§ TASK
Among the entries below, one line contains "Ajouter au panier" and another contains "Inclus en achetant ce produit". Transcribe those two lines and every line between them, exactly.

§ PROVIDED DATA
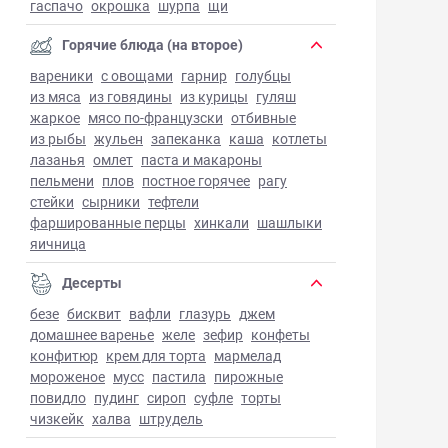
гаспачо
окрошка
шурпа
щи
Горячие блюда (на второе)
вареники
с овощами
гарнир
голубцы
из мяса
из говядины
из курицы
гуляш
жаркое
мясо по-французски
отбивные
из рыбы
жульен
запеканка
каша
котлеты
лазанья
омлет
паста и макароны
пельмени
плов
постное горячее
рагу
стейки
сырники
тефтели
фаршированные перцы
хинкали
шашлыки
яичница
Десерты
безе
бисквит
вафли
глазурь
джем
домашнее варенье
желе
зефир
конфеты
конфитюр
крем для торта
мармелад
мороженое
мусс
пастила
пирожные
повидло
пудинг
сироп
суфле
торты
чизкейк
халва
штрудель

---

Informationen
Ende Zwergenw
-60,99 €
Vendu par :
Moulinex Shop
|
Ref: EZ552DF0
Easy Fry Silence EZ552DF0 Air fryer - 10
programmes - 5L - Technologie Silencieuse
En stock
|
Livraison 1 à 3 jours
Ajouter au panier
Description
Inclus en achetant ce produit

§ THE ANSWER
Ajouter au panier
Description
Inclus en achetant ce produit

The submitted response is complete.